[Northern California, Oregon, and the Sandwich Islands by Charles Nordhoff]@TWC D-Link bookNorthern California, Oregon, and the Sandwich Islands CHAPTER I 19/32
If you are accustomed to ride, and can do thirty miles a day, you should sleep the first night at or near Waialua, the next at or near what is called the Mormon Settlement, and on the third day ride into Honolulu. If ladies are of your party, and the stages must be shorter, you can ride the first day to Ewa, which is but ten miles; the next, to Waialua, eighteen miles further; the third, to the neighborhood of Kahuku, twelve miles; thence to Kahana, fifteen miles; thence to Kaalaea, twelve miles; and the next day carries you, by an easy ride of thirteen miles, into Honolulu.

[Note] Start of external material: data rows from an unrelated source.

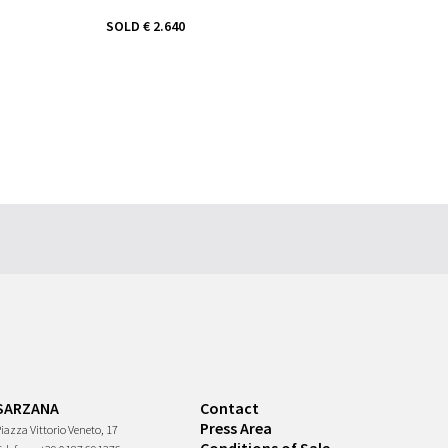
SOLD
€ 2.640
SARZANA
Contact
Press Area
iazza Vittorio Veneto, 17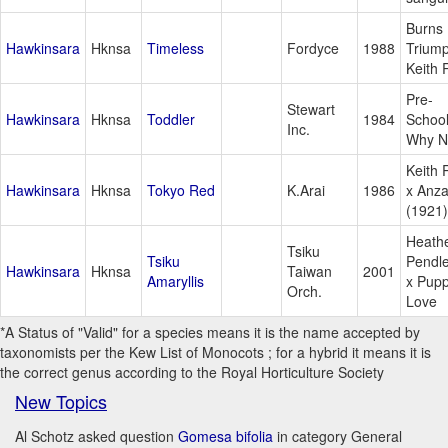
Burns
Hawkinsara
Hknsa
Timeless
Fordyce
1988
Triump
Keith 
Pre-
Stewart
Hawkinsara
Hknsa
Toddler
1984
School
Inc.
Why N
Keith 
Hawkinsara
Hknsa
Tokyo Red
K.Arai
1986
x Anz
(1921)
Heath
Tsiku
Tsiku
Pendl
Hawkinsara
Hknsa
Taiwan
2001
Amaryllis
x Pup
Orch.
Love
*A Status of "Valid" for a species means it is the name accepted by
taxonomists per the Kew List of Monocots ; for a hybrid it means it is
the correct genus according to the Royal Horticulture Society
New Topics
Al Schotz asked question
Gomesa bifolia
in category General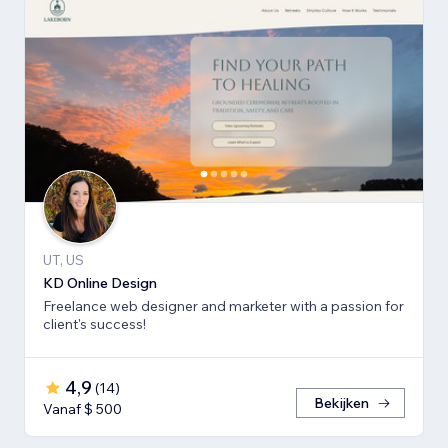
UT, US
KD Online Design
Freelance web designer and marketer with a passion for
client's success!
4,9
(
14
)
Bekijken
Vanaf $ 500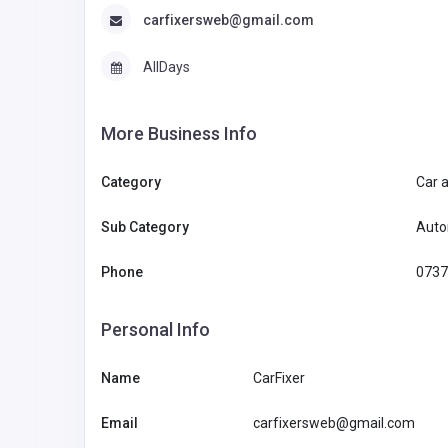
carfixersweb@gmail.com
AllDays
More Business Info
Category
Car 
Sub Category
Auto
Phone
0737
Personal Info
Name
CarFixer
Email
carfixersweb@gmail.com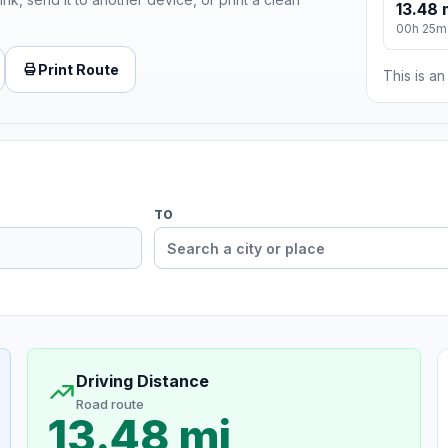
13.48 
00h 25m
Print Route
This is a
TO
Driving Distance
Road route
13.48 mi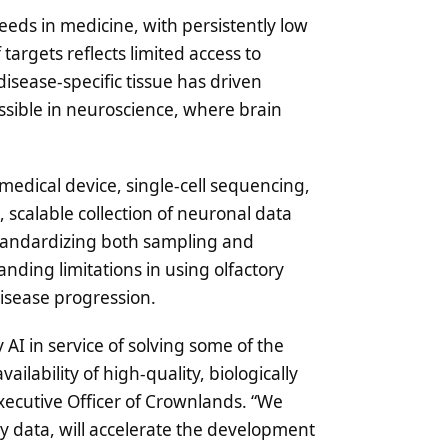
eds in medicine, with persistently low
 targets reflects limited access to
isease-specific tissue has driven
ossible in neuroscience, where brain
edical device, single-cell sequencing,
 scalable collection of neuronal data
y standardizing both sampling and
ding limitations in using olfactory
isease progression.
 AI in service of solving some of the
ailability of high-quality, biologically
xecutive Officer of Crownlands. “We
 data, will accelerate the development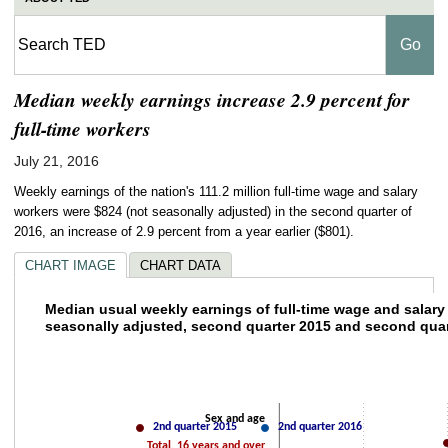
Median weekly earnings increase 2.9 percent for
full-time workers
July 21, 2016
Weekly earnings of the nation's 111.2 million full-time wage and salary
workers were $824 (not seasonally adjusted) in the second quarter of
2016, an increase of 2.9 percent from a year earlier ($801).
CHART IMAGE
CHART DATA
Median usual weekly earnings of full-tim
Median usual weekly earnings of full-time wage and salary
seasonally adjusted, second quarter 2015 and second quar
Line chart with 2 lines.
The chart has 1 X axis displaying categories.
The chart has 2 Y axes displaying values and values.
400
600
8
Sex and age
2nd quarter 2015
2nd quarter 2016
Total, 16 years and over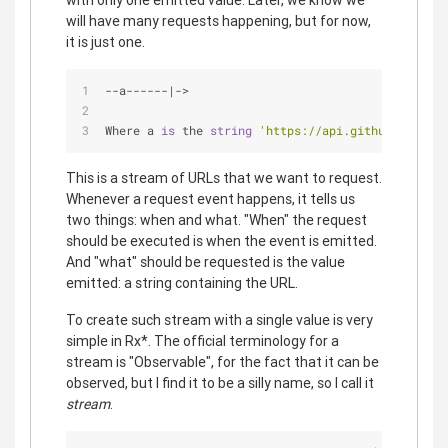
with only one emitted value. Later, we know we
will have many requests happening, but for now,
it is just one.
-
-
a
-
-
-
-
-
-
|
-
>
Where a 
is
 the 
string
'https://api.github.com/use
This is a stream of URLs that we want to request.
Whenever a request event happens, it tells us
two things: when and what. "When" the request
should be executed is when the event is emitted.
And "what" should be requested is the value
emitted: a string containing the URL.
To create such stream with a single value is very
simple in Rx*. The official terminology for a
stream is "Observable", for the fact that it can be
observed, but I find it to be a silly name, so I call it
stream
.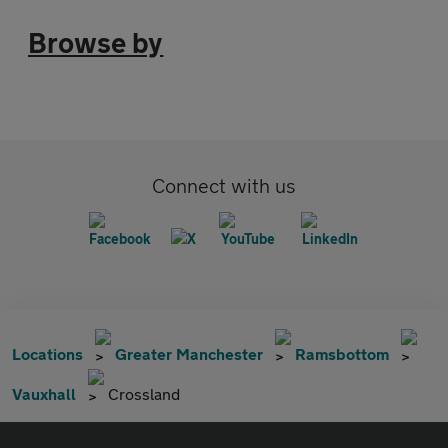
Browse by
Connect with us
Locations
Greater Manchester
Ramsbottom
Vauxhall
Crossland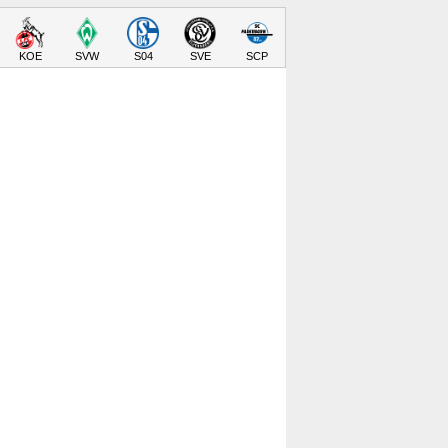
KOE
SVW
S04
SVE
SCP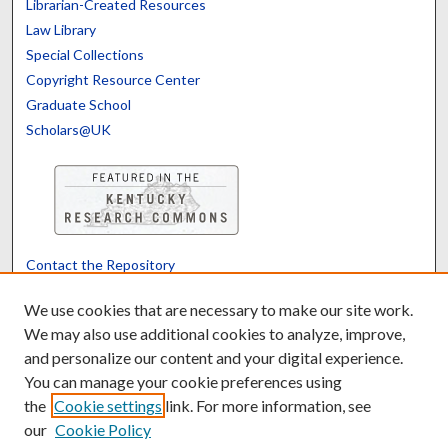
Librarian-Created Resources
Law Library
Special Collections
Copyright Resource Center
Graduate School
Scholars@UK
Contact the Repository
We’d like your feedback
We use cookies that are necessary to make our site work.
We may also use additional cookies to analyze, improve,
and personalize our content and your digital experience.
Translate
Powered by
You can manage your cookie preferences using
the
Cookie settings
link. For more information, see
our
Cookie Policy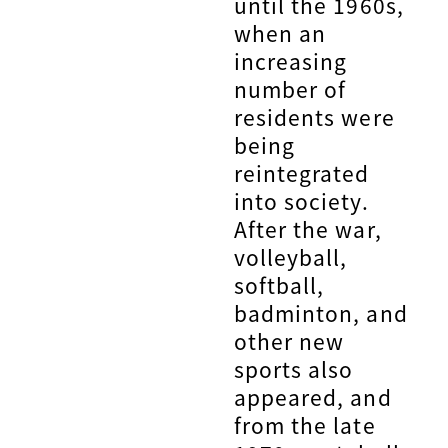
until the 1960s,
when an
increasing
number of
residents were
being
reintegrated
into society.
After the war,
volleyball,
softball,
badminton, and
other new
sports also
appeared, and
from the late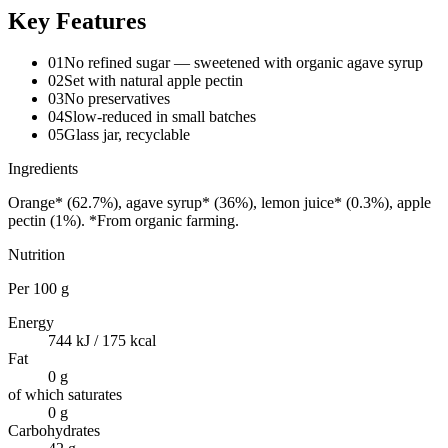
Key Features
01
No refined sugar — sweetened with organic agave syrup
02
Set with natural apple pectin
03
No preservatives
04
Slow-reduced in small batches
05
Glass jar, recyclable
Ingredients
Orange* (62.7%), agave syrup* (36%), lemon juice* (0.3%), apple
pectin (1%). *From organic farming.
Nutrition
Per
100 g
Energy
744 kJ / 175 kcal
Fat
0 g
of which saturates
0 g
Carbohydrates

Any one who can sit on a horse at all will enjoy this excursion, and receive benefit from it; the different stages of it are so short that each day's work is only a pleasure.

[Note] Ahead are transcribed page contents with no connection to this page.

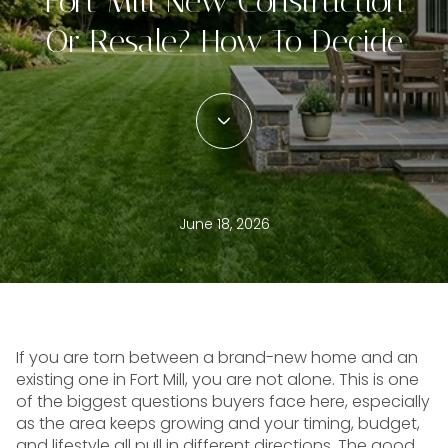
Fort Mill New Construction
Or Resale? How To Decide
June 18, 2026
If you are torn between a brand-new home and an
existing one in Fort Mill, you are not alone. This is one
of the biggest questions buyers face here, especially
as the area keeps growing and your timing, budget,
and lifestyle all pull in different directions. The good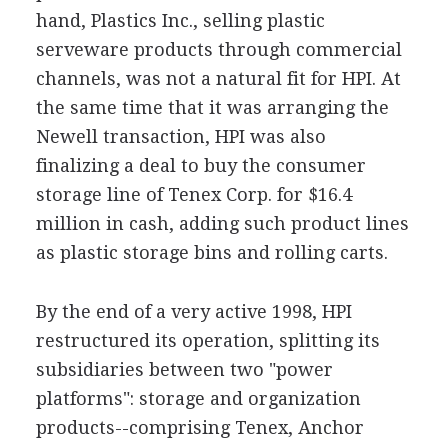
hand, Plastics Inc., selling plastic
serveware products through commercial
channels, was not a natural fit for HPI. At
the same time that it was arranging the
Newell transaction, HPI was also
finalizing a deal to buy the consumer
storage line of Tenex Corp. for $16.4
million in cash, adding such product lines
as plastic storage bins and rolling carts.
By the end of a very active 1998, HPI
restructured its operation, splitting its
subsidiaries between two "power
platforms": storage and organization
products--comprising Tenex, Anchor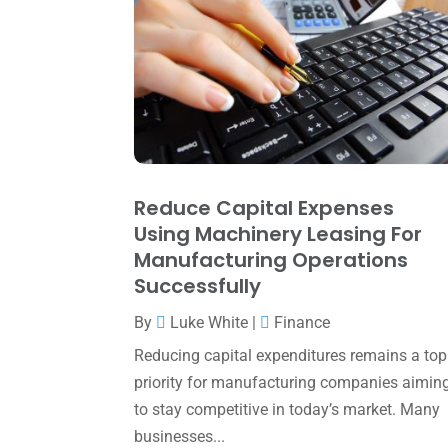
Reduce Capital Expenses
Using Machinery Leasing For
Manufacturing Operations
Successfully
By
Luke White
|
Finance
Reducing capital expenditures remains a top
priority for manufacturing companies aimin
to stay competitive in today’s market. Many
businesses...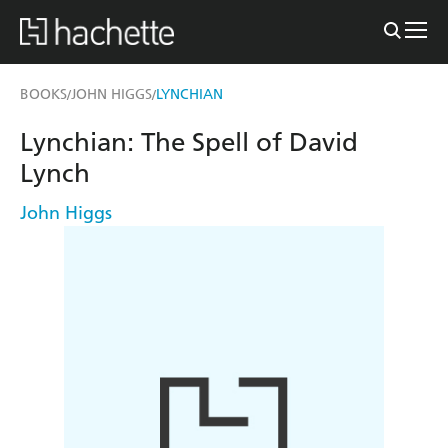
BOOKS
JOHN HIGGS
LYNCHIAN
/
/
Lynchian: The Spell of David
Lynch
John Higgs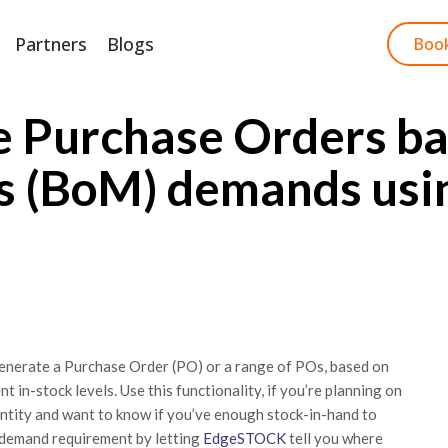
Partners
Blogs
Start Free Trial
Boo
e Purchase Orders ba
ls (BoM) demands usi
generate a Purchase Order (PO) or a range of POs, based on
in-stock levels. Use this functionality, if you’re planning on
ntity and want to know if you’ve enough stock-in-hand to
 demand requirement by letting
EdgeSTOCK
tell you where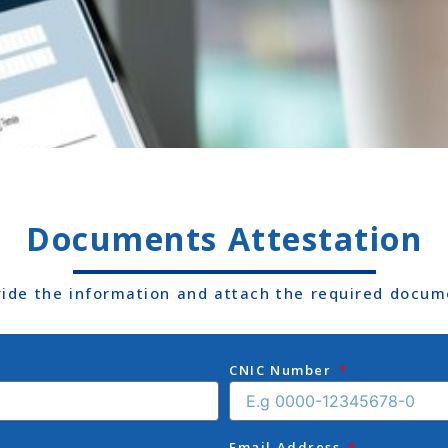
Documents Attestation
vide the information and attach the required docum
CNIC Number
Email Address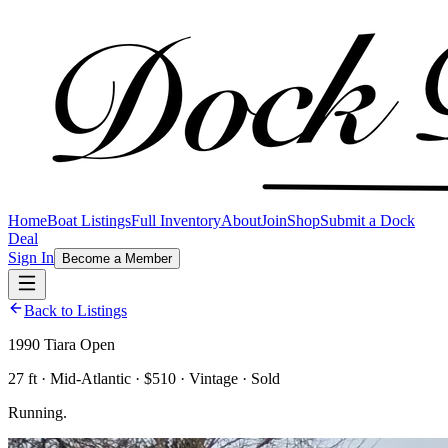
Home
Boat Listings
Full Inventory
About
Join
Shop
Submit a Dock
Deal
Sign In
Become a Member
Back to Listings
1990 Tiara Open
27 ft · Mid-Atlantic · $510 · Vintage · Sold
Running.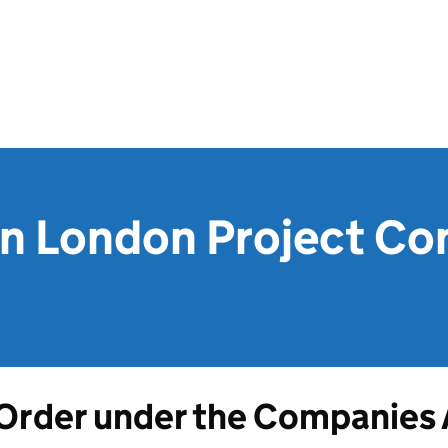
on London Project Co
Order under the Companies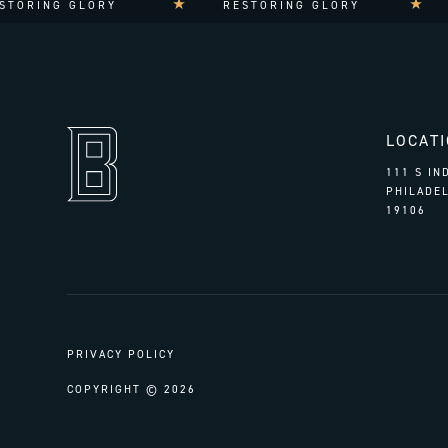
ORING GLORY
RESTORING GLORY
LOCAT
111 S I
PHILADEL
19106
PRIVACY POLICY
COPYRIGHT © 2026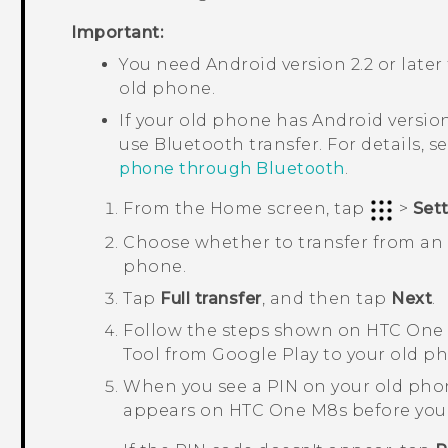
Important:
You need
Android
version 2.2 or later
old phone.
If your old phone has
Android
version
use
Bluetooth
transfer. For details, s
phone through Bluetooth
.
From the
Home
screen, tap
>
Set
Choose whether to transfer from a
phone.
Tap
Full transfer
, and then tap
Next
.
Follow the steps shown on
HTC One
Tool
from
Google Play
to your old pho
When you see a PIN on your old pho
appears on
HTC One M8s
before you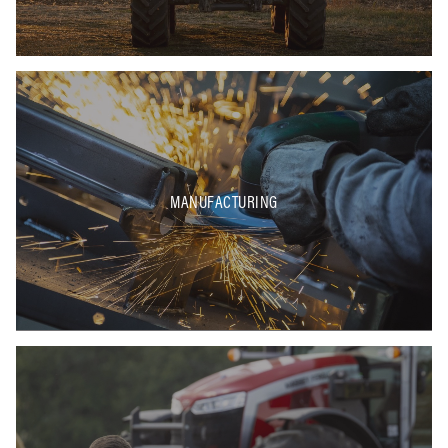
MANUFACTURING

On the way you will see, near Ewa, the Pearl Lochs, which it has recently been proposed to cede as a naval station to the United States; and near Waialua an interesting boarding-school for Hawaiian girls, in which they are taught not only in the usual school studies, but in sewing, and the various arts of the housewife.
If you are curious to see the high valley in which the famous Waialua oranges are grown, you must take a day for that purpose.
Between Kahuku and Kahana it is worth while to make a detour into the mountains to see the Kaliawa Falls, which are a very picturesque sight.